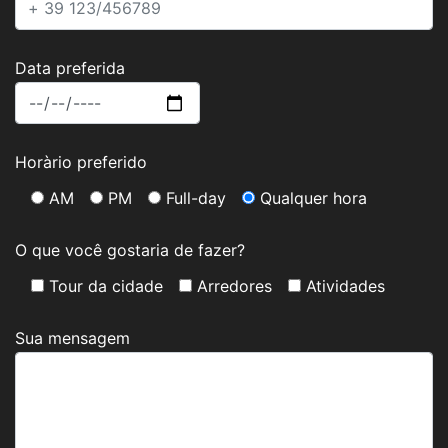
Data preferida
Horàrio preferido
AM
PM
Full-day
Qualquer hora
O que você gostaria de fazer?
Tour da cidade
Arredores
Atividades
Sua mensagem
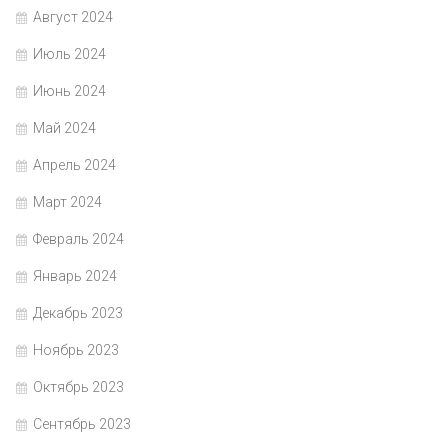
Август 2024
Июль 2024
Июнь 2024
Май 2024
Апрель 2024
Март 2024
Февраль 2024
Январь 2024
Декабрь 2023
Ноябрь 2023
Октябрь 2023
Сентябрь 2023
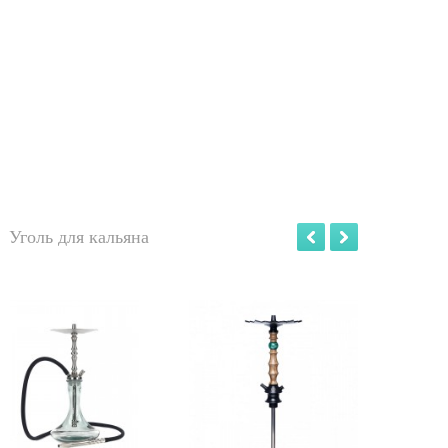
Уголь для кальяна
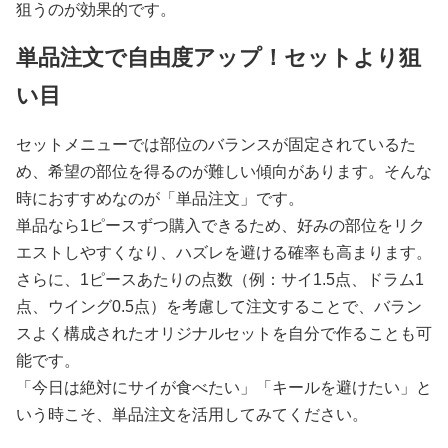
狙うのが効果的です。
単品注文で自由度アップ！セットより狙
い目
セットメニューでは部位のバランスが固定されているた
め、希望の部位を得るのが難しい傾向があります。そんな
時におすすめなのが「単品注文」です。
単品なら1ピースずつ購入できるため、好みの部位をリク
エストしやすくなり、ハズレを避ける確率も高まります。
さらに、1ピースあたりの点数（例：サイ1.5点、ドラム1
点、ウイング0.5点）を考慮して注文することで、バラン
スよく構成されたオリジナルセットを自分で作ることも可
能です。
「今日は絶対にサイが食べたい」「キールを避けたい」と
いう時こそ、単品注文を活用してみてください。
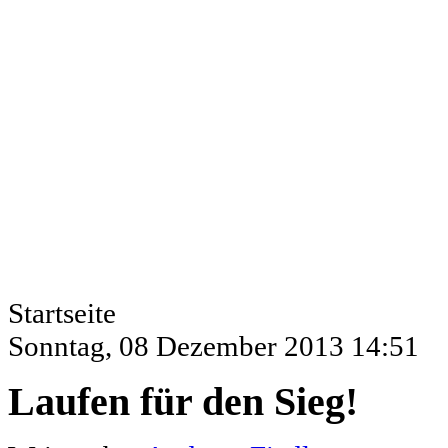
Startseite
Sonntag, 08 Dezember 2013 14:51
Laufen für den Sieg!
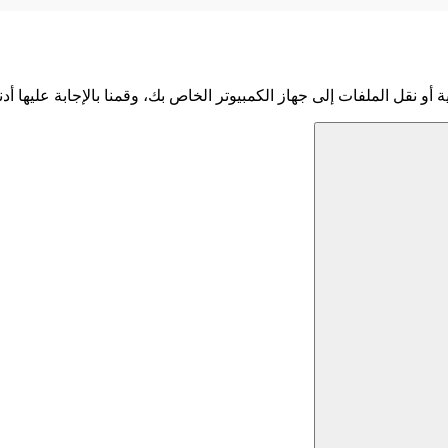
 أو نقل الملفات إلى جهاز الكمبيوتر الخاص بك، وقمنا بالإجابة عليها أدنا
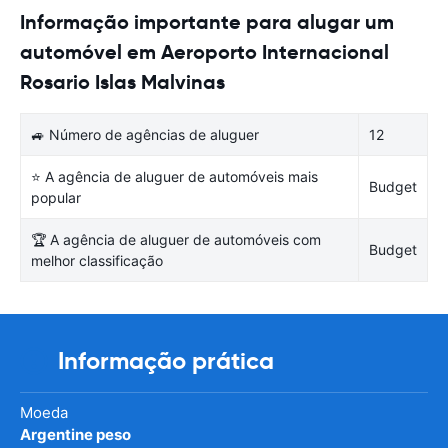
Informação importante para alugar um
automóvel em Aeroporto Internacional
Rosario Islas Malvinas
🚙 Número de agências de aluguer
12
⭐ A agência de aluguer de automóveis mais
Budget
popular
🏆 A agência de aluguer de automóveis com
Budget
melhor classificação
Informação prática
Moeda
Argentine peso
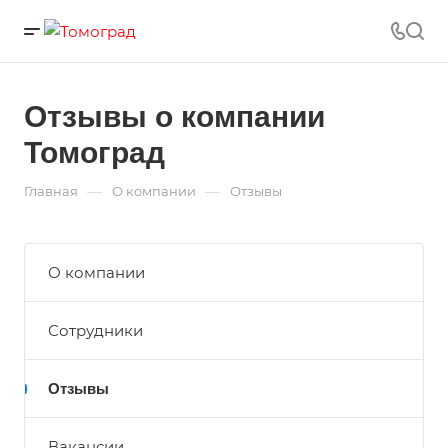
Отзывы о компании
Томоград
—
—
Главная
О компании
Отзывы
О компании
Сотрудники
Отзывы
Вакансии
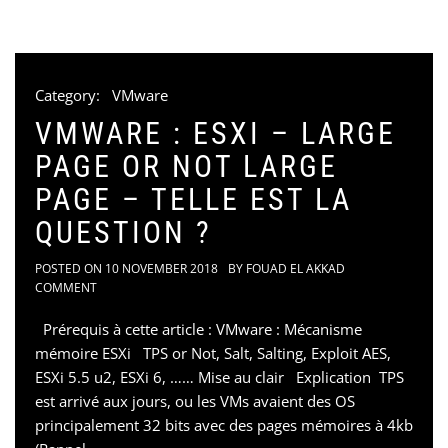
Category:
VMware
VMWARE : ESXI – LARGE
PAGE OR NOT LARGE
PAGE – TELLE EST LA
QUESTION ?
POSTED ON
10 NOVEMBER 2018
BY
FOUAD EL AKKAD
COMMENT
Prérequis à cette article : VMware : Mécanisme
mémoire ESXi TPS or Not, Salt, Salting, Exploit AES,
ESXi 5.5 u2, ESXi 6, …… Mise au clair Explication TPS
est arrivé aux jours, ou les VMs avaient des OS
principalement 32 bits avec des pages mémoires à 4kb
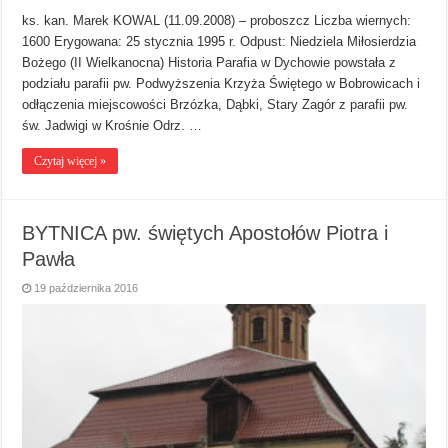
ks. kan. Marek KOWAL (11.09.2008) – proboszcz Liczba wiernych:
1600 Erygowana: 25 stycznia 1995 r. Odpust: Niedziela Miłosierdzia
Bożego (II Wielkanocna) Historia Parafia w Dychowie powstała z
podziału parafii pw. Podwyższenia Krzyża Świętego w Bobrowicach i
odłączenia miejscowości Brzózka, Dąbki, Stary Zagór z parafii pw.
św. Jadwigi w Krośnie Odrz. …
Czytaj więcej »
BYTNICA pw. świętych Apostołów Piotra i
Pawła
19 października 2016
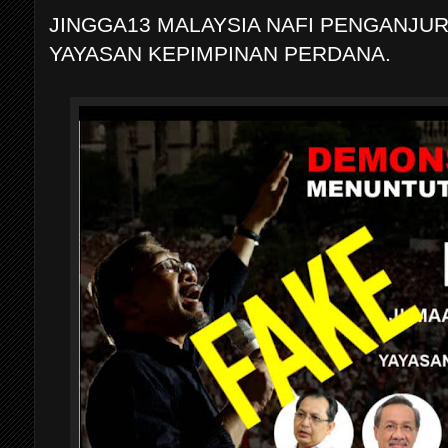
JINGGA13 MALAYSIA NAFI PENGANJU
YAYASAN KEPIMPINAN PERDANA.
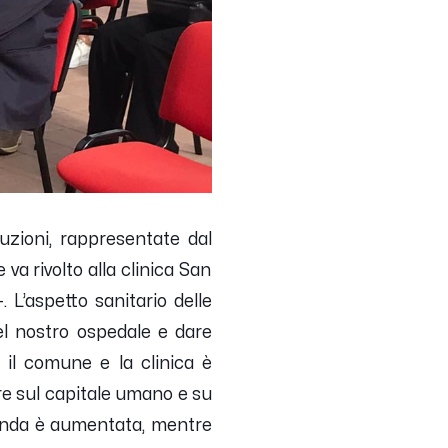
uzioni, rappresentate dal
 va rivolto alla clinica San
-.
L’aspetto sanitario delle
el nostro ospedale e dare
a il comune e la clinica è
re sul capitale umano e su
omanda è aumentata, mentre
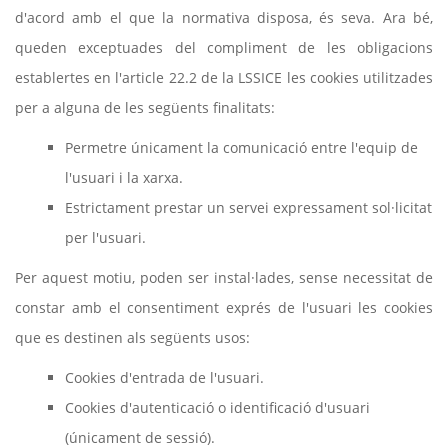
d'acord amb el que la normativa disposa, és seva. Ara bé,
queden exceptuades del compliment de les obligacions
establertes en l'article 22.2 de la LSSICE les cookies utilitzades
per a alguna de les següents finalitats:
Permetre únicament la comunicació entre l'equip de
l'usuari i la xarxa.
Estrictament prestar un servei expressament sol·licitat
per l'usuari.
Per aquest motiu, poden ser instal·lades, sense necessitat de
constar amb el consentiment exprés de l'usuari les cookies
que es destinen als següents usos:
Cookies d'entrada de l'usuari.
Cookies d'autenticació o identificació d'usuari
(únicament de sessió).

***

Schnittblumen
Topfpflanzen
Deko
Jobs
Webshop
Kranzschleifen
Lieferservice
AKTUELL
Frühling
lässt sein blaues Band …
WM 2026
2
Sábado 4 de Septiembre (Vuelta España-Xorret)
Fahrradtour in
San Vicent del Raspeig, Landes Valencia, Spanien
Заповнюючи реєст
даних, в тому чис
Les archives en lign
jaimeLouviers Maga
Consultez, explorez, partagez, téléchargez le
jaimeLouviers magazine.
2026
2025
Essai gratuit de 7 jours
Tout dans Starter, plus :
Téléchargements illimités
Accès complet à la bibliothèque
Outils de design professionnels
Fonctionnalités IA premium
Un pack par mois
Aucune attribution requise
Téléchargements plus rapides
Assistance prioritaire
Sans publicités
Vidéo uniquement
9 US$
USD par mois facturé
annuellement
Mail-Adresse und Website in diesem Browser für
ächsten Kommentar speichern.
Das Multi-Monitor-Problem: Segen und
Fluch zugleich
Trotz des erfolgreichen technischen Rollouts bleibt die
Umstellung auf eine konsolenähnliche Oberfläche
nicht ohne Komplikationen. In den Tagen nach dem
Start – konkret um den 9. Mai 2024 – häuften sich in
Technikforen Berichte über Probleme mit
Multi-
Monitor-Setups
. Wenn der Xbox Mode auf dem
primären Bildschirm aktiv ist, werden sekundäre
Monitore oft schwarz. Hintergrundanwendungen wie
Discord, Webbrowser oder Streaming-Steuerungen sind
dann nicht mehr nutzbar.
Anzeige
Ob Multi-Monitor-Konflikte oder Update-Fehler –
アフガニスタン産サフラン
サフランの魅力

***

▶ **PROBLEM**:
From the listing above, repeat only the lines between the line containing "スよく構成されたオリジナルセットを自分で作ることも可" and the line containing "principalement 32 bits", those two included. Pictures are not part of the copy.

▶ **EXERCISE ANSWER**:
スよく構成されたオリジナルセットを自分で作ることも可
能です。
「今日は絶対にサイが食べたい」「キールを避けたい」と
いう時こそ、単品注文を活用してみてください。
Startseite
Sonntag, 08 Dezember 2013 14:51
Laufen für den Sieg!
 أو نقل الملفات إلى جهاز الكمبيوتر الخاص بك، وقمنا بالإجابة عليها أدنا
Informação importante para alugar um
automóvel em Aeroporto Internacional
Rosario Islas Malvinas
🚙 Número de agências de aluguer
12
⭐ A agência de aluguer de automóveis mais
Budget
popular
🏆 A agência de aluguer de automóveis com
Budget
melhor classificação
Informação prática
Moeda
Argentine peso
Отзывы о компании
Томоград
—
—
Главная
О компании
Отзывы
О компании
Сотрудники
Отзывы
Вакансии
Category:
VMware
VMWARE : ESXI – LARGE
PAGE OR NOT LARGE
PAGE – TELLE EST LA
QUESTION ?
POSTED ON
10 NOVEMBER 2018
BY
FOUAD EL AKKAD
COMMENT
Prérequis à cette article : VMware : Mécanisme
mémoire ESXi TPS or Not, Salt, Salting, Exploit AES,
ESXi 5.5 u2, ESXi 6, …… Mise au clair Explication TPS
est arrivé aux jours, ou les VMs avaient des OS
principalement 32 bits avec des pages mémoires à 4kb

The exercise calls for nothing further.